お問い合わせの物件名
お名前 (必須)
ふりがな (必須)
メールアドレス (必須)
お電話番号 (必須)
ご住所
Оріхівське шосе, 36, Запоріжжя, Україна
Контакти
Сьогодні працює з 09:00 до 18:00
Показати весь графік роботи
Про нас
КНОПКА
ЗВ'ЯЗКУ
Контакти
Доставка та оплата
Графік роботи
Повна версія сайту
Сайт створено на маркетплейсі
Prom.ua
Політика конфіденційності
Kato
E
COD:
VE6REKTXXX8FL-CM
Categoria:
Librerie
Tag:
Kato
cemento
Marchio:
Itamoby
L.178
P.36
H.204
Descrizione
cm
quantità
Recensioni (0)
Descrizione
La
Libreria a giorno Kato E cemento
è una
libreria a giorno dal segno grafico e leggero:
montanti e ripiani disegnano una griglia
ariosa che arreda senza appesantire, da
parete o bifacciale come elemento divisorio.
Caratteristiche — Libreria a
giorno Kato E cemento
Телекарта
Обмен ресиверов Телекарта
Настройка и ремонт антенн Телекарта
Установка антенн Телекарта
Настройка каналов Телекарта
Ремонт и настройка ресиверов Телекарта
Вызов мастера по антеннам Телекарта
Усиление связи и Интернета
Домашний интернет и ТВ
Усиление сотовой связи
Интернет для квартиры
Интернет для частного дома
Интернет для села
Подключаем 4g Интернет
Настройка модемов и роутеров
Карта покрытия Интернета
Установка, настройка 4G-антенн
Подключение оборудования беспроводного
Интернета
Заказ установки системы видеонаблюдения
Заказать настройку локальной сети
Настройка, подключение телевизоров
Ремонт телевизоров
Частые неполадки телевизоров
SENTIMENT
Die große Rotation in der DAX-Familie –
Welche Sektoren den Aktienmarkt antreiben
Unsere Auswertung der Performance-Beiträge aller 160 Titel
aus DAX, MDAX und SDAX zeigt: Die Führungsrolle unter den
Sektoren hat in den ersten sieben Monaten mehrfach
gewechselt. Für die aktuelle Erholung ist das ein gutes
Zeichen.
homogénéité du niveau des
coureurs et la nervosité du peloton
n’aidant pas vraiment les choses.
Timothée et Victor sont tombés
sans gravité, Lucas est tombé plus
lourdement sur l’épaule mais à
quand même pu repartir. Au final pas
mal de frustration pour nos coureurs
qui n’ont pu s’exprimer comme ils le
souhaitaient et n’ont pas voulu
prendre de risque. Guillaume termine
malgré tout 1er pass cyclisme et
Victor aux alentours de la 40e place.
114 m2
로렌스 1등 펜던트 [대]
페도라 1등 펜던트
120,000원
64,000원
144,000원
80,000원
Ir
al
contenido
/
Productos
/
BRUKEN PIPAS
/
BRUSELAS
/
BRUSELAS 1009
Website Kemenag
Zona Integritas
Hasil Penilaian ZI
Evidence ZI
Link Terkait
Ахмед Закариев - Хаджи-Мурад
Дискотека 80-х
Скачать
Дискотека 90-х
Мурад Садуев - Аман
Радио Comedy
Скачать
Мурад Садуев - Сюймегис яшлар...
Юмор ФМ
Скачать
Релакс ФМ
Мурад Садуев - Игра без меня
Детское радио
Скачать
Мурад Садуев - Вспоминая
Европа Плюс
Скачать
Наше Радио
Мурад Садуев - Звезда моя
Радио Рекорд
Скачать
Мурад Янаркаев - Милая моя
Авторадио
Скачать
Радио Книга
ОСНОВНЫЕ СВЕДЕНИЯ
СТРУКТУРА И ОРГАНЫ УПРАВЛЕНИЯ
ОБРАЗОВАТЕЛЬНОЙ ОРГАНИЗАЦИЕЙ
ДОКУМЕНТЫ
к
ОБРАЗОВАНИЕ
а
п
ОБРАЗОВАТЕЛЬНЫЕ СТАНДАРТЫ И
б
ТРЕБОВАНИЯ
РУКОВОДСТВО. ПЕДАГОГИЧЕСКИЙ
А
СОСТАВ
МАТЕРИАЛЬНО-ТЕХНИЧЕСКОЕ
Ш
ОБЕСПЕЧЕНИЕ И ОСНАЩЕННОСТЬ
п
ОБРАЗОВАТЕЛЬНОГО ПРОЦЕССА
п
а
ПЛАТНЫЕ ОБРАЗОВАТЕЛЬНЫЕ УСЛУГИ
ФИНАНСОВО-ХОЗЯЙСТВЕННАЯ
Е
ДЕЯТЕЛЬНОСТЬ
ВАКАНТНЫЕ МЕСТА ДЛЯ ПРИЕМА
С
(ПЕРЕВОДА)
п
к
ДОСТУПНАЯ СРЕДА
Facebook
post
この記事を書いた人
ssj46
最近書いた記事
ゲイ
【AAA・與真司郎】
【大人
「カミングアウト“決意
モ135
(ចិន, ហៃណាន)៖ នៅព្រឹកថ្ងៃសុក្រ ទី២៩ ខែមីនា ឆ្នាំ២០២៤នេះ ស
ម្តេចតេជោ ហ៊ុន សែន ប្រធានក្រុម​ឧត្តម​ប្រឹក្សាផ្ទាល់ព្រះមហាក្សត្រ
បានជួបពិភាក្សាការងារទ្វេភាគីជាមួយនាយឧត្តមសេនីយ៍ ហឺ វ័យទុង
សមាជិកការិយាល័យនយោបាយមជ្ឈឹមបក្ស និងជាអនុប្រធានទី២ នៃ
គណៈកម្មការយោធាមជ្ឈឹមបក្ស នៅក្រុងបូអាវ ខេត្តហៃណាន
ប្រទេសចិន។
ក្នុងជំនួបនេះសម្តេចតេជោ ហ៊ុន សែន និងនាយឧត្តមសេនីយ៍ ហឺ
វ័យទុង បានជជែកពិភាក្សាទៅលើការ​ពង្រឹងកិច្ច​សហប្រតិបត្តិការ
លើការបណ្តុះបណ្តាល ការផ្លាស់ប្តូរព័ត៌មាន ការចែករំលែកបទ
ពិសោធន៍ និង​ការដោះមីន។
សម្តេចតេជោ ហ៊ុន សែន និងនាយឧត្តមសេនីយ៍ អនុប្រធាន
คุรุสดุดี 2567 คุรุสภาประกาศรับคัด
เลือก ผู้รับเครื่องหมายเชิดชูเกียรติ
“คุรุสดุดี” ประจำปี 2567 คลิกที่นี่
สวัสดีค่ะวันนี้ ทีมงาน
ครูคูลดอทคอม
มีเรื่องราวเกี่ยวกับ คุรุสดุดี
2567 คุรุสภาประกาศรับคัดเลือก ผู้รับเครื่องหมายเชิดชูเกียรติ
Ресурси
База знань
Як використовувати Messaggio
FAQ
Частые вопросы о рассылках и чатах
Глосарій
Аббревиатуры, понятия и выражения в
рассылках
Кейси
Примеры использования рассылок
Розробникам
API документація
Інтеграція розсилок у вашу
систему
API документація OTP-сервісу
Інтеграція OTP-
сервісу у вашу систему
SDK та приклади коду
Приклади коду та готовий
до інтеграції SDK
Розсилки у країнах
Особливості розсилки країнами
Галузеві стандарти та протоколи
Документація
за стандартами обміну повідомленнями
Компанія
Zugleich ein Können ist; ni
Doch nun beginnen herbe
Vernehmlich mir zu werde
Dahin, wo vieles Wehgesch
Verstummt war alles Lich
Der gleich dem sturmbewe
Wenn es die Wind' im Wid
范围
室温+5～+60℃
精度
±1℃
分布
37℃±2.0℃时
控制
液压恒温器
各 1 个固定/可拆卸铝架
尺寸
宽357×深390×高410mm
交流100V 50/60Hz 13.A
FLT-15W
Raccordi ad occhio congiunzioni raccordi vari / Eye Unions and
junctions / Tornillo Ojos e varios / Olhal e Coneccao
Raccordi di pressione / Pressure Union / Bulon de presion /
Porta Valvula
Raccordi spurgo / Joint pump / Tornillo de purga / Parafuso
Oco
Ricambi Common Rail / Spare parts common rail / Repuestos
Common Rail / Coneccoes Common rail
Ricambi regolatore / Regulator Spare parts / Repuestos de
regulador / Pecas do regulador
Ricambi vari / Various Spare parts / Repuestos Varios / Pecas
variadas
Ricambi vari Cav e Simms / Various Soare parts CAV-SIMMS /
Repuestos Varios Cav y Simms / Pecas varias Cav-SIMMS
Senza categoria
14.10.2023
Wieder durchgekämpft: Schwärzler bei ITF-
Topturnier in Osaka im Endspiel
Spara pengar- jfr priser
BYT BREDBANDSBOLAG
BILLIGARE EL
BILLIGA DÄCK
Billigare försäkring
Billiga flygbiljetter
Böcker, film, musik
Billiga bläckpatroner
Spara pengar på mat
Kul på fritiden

++++++

### TASK REQUIREMENTS
Your task is to reproduce exactly the lines from the one with "Billigare försäkring" through the end of the listing. Both ends belong in the answer.

### YOUR RESPONSE
Billigare försäkring
Billiga flygbiljetter
Böcker, film, musik
Billiga bläckpatroner
Spara pengar på mat
Kul på fritiden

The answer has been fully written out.